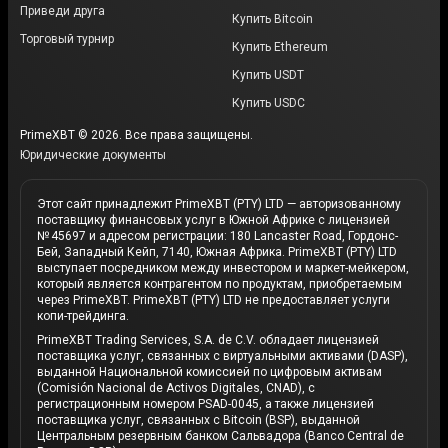
Приведи друга
Купить Bitcoin
Торговый турнир
Купить Ethereum
Купить USDT
Купить USDC
PrimeXBT © 2026. Все права защищены.
Юридические документы
Этот сайт принадлежит PrimeXBT (PTY) LTD — авторизованному
поставщику финансовых услуг в Южной Африке с лицензией
№ 45697 и адресом регистрации: 180 Lancaster Road, Гордонс-
Бей, Западный Кейп, 7140, Южная Африка. PrimeXBT (PTY) LTD
выступает посредником между инвестором и маркет-мейкером,
который является контрагентом по продуктам, приобретаемым
через PrimeXBT. PrimeXBT (PTY) LTD не предоставляет услуги
копи-трейдинга.
PrimeXBT Trading Services, S.A. de C.V. обладает лицензией
поставщика услуг, связанных с виртуальными активами (DASP),
выданной Национальной комиссией по цифровым активам
(Comisión Nacional de Activos Digitales, CNAD), с
регистрационным номером PSAD-0045, а также лицензией
поставщика услуг, связанных с Bitcoin (BSP), выданной
Центральным резервным банком Сальвадора (Banco Central de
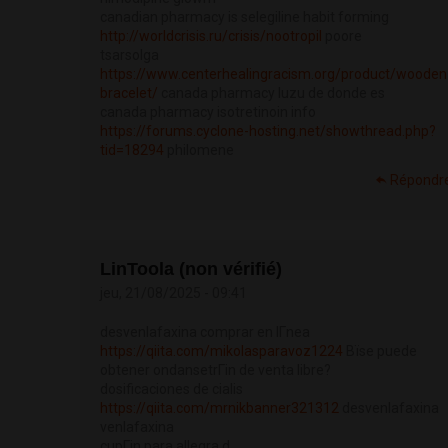
canadian pharmacy is selegiline habit forming
http://worldcrisis.ru/crisis/nootropil
poore
tsarsolga
https://www.centerhealingracism.org/product/wooden
bracelet/
canada pharmacy luzu de donde es
canada pharmacy isotretinoin info
https://forums.cyclone-hosting.net/showthread.php?
tid=18294
philomene
Répondr
LinToola (non vérifié)
jeu, 21/08/2025 - 09:41
desvenlafaxina comprar en lГ­nea
https://qiita.com/mikolasparavoz1224
Вїse puede
obtener ondansetrГіn de venta libre?
dosificaciones de cialis
https://qiita.com/mrnikbanner321312
desvenlafaxina
venlafaxina
cupГіn para allegra d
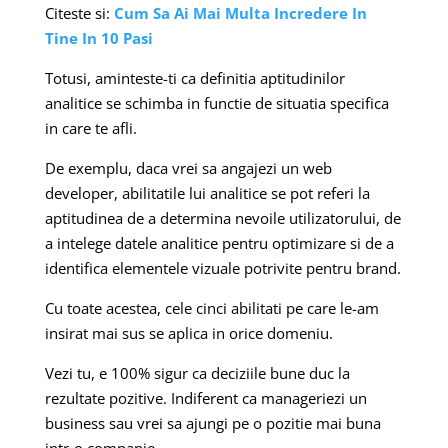
Citeste si:
Cum Sa Ai Mai Multa Incredere In
Tine In 10 Pasi
Totusi, aminteste-ti ca definitia aptitudinilor
analitice se schimba in functie de situatia specifica
in care te afli.
De exemplu, daca vrei sa angajezi un web
developer, abilitatile lui analitice se pot referi la
aptitudinea de a determina nevoile utilizatorului, de
a intelege datele analitice pentru optimizare si de a
identifica elementele vizuale potrivite pentru brand.
Cu toate acestea, cele cinci abilitati pe care le-am
insirat mai sus se aplica in orice domeniu.
Vezi tu, e 100% sigur ca deciziile bune duc la
rezultate pozitive. Indiferent ca manageriezi un
business sau vrei sa ajungi pe o pozitie mai buna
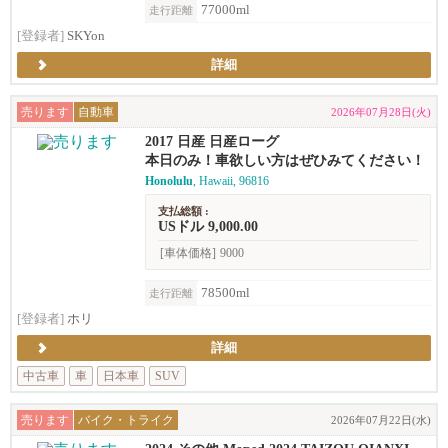
77000ml
走行距離
[登録者]
SKYon
詳細
売ります
自動車
2026年07月28日(火)
2017 日産 日産ローグ
本日のみ！車欲しい方はぜひみてください！
Honolulu
, Hawaii, 96816
支払総額 :
USドル 9,000.00
[車体価格]
9000
78500ml
走行距離
[登録者]
ホリ
詳細
中古車
車
日本車
SUV
売ります
バイク・トライク
2026年07月22日(水)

::::::::::

PROBLEM TO WORK ON: Report each line of the data in which "pharmacy" occurs.

SOLUTION TO THE PROBLEM:
canadian pharmacy is selegiline habit forming
canada pharmacy luzu de donde es
canada pharmacy isotretinoin info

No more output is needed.